- [WHAT IS NEEDED]:
For the entries below, work out how many lines contain the string "Speed" and write only the number.

- [Stored items from a collection]:
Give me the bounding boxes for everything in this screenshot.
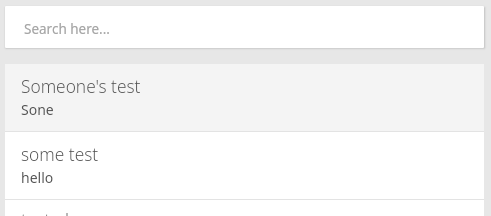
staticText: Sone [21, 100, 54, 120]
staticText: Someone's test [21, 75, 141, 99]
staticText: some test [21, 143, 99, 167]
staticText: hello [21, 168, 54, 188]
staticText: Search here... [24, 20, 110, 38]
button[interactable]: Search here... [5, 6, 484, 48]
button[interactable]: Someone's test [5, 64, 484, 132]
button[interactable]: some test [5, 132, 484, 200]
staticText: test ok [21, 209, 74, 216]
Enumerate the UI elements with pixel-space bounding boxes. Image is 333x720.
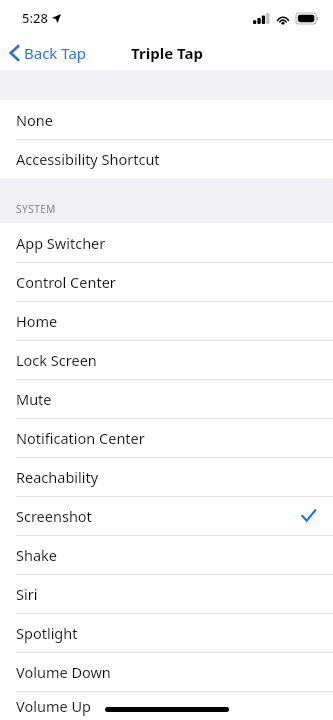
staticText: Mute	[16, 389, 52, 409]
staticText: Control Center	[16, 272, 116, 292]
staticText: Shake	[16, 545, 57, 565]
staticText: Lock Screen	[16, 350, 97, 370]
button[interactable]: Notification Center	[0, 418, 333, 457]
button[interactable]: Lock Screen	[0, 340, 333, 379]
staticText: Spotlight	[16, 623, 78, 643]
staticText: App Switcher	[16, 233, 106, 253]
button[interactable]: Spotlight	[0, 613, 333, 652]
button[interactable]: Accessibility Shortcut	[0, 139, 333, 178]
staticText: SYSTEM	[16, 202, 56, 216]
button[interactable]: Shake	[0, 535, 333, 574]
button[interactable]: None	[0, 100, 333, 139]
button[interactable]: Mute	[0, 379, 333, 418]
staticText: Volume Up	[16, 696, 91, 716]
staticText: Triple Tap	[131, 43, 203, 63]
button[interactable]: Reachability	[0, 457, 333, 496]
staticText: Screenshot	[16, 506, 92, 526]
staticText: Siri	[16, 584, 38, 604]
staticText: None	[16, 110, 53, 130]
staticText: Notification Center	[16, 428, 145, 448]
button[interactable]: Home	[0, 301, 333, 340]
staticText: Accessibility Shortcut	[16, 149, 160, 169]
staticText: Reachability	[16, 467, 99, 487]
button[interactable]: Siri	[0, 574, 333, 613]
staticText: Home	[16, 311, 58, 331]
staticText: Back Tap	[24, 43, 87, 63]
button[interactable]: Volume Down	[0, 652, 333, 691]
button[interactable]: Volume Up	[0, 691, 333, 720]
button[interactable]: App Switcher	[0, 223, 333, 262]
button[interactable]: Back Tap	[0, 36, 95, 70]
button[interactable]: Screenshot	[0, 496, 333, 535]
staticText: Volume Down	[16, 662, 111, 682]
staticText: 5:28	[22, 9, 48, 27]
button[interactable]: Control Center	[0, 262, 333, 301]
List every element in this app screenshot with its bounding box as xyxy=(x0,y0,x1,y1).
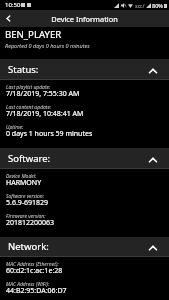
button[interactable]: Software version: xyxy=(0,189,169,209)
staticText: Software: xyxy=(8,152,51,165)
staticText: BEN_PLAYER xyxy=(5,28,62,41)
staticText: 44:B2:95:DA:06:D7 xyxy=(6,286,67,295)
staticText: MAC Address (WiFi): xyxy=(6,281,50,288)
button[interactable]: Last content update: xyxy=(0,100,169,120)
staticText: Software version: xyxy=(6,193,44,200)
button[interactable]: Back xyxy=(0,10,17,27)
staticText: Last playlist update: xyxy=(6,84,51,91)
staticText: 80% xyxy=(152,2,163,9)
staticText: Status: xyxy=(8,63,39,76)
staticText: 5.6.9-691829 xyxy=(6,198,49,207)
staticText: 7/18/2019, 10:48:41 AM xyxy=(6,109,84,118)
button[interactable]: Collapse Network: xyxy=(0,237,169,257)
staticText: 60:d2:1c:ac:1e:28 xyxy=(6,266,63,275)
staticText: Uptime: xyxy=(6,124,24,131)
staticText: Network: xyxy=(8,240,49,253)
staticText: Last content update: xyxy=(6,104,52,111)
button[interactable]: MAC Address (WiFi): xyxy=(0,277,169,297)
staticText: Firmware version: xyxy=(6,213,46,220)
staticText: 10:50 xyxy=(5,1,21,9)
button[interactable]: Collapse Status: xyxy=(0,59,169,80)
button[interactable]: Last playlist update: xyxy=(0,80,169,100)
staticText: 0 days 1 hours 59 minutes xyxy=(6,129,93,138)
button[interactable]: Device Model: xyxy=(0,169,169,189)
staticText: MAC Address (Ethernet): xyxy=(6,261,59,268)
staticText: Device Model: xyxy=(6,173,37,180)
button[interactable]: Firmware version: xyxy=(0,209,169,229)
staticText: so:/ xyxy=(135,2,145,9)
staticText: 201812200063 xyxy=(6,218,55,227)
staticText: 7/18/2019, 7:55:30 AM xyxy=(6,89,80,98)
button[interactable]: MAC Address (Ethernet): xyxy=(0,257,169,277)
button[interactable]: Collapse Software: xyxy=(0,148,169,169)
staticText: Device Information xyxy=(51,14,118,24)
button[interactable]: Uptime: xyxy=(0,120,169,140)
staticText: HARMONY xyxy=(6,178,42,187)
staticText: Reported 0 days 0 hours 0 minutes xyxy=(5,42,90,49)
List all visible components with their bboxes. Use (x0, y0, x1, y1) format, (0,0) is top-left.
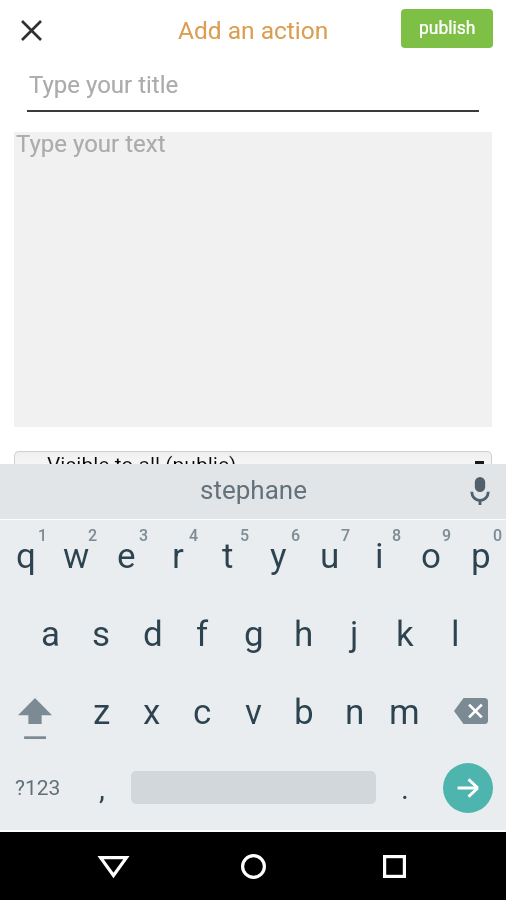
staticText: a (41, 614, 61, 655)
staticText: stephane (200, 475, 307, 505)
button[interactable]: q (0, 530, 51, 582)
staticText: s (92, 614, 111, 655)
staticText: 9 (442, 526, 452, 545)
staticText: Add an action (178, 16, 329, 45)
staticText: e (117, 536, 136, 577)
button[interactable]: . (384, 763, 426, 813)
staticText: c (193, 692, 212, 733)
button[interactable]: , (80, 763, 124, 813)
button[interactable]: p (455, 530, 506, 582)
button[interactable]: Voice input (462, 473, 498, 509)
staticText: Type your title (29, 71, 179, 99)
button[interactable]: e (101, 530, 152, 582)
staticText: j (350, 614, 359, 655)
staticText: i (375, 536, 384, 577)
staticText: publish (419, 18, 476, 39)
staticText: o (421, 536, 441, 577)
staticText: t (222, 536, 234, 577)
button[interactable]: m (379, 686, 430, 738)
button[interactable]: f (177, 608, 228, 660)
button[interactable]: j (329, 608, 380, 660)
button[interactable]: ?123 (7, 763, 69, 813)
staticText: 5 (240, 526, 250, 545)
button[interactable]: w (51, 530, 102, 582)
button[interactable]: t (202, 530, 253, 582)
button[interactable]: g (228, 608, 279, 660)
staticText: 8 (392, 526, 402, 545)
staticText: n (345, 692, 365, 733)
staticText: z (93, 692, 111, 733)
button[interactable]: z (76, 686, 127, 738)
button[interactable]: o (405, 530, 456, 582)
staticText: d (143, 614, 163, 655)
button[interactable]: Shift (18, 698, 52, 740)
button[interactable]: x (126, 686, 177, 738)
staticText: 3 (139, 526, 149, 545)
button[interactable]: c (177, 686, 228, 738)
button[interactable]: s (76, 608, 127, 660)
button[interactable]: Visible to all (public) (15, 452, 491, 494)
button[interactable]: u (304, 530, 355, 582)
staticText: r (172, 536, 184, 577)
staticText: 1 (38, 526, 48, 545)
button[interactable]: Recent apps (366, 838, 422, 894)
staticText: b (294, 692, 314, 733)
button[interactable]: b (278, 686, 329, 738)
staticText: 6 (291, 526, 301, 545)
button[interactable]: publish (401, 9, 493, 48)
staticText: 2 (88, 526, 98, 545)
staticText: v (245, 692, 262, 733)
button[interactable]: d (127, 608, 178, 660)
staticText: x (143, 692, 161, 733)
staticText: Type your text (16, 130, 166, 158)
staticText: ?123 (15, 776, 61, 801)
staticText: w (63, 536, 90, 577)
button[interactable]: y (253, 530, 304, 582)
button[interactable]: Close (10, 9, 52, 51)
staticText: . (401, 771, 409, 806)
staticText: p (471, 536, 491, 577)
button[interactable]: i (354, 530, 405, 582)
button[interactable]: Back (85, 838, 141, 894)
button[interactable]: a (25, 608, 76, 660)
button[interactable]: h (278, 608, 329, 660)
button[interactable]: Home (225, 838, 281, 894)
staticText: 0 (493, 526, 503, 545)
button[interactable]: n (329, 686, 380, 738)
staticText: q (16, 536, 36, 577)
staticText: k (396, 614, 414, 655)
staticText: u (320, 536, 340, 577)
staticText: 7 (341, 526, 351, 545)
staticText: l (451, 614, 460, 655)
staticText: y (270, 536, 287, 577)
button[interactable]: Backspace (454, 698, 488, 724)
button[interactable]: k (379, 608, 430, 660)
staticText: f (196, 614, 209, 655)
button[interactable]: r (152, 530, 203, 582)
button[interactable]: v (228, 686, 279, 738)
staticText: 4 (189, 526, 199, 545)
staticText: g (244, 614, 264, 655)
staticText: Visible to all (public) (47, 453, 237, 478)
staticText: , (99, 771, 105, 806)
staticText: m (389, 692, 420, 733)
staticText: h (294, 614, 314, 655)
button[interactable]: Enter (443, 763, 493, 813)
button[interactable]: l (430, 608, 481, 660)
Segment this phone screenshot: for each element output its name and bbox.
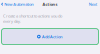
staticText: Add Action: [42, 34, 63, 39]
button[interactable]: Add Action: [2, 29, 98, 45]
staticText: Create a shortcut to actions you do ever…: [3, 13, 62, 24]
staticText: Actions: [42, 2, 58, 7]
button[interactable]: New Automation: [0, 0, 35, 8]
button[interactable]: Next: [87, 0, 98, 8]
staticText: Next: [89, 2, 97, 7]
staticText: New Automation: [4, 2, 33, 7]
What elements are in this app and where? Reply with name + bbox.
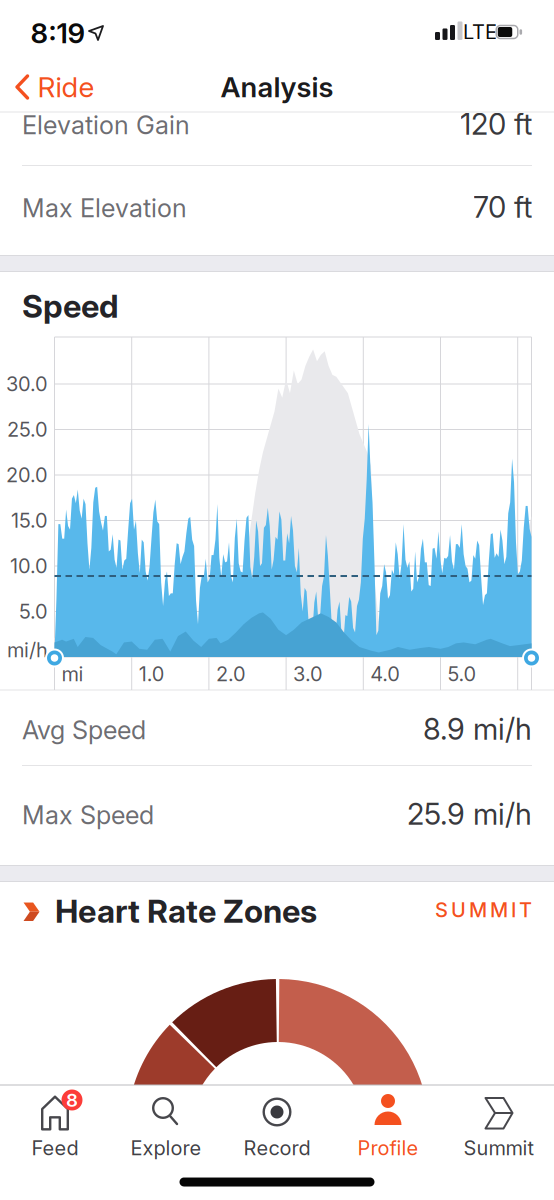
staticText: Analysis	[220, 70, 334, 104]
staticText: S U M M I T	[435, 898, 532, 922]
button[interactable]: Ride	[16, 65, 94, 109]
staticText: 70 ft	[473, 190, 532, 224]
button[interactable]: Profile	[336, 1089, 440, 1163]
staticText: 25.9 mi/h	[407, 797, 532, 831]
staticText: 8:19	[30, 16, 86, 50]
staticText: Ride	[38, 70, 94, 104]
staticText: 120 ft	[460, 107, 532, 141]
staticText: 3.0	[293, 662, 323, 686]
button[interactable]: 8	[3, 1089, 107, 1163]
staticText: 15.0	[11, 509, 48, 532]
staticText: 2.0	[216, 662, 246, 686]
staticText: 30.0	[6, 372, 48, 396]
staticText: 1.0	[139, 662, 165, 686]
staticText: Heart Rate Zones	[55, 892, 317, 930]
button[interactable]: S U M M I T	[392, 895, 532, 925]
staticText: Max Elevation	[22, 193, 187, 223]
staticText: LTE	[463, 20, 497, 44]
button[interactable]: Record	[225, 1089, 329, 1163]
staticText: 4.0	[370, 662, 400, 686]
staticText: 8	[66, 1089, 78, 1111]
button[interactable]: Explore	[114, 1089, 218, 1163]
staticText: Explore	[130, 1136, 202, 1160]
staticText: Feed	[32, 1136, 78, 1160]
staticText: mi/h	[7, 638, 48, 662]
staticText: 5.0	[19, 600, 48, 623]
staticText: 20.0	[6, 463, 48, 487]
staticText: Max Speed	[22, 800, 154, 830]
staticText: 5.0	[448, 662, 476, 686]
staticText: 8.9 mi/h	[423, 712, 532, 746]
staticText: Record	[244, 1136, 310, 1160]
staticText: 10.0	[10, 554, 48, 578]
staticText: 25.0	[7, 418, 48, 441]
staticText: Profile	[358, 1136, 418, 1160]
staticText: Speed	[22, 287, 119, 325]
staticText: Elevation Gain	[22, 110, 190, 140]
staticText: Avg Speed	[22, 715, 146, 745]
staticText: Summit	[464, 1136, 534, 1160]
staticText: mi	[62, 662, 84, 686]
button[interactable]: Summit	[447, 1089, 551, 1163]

- [SOLVED PROBLEM]:
3